▶

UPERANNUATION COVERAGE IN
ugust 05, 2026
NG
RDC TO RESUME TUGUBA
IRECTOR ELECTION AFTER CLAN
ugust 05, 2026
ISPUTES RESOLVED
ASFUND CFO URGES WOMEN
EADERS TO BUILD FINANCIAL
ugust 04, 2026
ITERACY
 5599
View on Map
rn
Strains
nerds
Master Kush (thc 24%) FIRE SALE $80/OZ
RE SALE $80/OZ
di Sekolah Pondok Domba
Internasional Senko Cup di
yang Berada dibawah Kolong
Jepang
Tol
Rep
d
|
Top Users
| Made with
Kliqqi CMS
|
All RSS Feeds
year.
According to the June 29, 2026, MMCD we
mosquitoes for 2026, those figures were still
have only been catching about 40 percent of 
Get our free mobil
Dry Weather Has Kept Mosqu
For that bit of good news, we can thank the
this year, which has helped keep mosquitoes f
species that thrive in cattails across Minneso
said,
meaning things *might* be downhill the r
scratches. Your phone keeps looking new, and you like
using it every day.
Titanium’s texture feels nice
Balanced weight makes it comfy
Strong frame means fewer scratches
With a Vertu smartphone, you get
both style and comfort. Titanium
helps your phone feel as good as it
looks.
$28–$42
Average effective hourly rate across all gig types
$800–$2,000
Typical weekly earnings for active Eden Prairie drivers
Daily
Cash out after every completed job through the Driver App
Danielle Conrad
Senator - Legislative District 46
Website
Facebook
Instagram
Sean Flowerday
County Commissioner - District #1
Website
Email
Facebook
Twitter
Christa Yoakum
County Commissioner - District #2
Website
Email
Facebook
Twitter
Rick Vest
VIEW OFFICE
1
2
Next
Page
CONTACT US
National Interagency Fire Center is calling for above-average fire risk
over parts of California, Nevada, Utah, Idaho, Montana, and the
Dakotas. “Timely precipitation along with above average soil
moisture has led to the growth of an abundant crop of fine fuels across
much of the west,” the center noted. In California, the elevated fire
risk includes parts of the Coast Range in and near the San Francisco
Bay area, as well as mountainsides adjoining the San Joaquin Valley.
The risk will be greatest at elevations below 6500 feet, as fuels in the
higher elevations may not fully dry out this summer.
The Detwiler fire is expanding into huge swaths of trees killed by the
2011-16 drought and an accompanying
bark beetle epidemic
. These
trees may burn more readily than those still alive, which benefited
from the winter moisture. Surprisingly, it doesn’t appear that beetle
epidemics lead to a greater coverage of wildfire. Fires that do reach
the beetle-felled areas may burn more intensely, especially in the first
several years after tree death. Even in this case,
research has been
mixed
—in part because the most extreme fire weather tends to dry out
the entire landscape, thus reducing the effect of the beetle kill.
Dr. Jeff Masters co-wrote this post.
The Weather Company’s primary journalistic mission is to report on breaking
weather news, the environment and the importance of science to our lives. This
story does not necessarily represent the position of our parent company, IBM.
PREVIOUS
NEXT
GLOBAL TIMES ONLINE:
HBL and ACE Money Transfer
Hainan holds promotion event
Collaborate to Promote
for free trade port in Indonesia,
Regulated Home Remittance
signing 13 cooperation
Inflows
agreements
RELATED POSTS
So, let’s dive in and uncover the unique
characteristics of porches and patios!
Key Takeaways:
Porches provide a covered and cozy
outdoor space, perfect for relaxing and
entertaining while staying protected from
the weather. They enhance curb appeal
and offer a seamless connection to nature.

◀

• [EXERCISE]
Where does "burn" appear in the records above? Copy every line that has it.

• [OUTPUT OF THE TASK]
trees may burn more readily than those still alive, which benefited
the beetle-felled areas may burn more intensely, especially in the first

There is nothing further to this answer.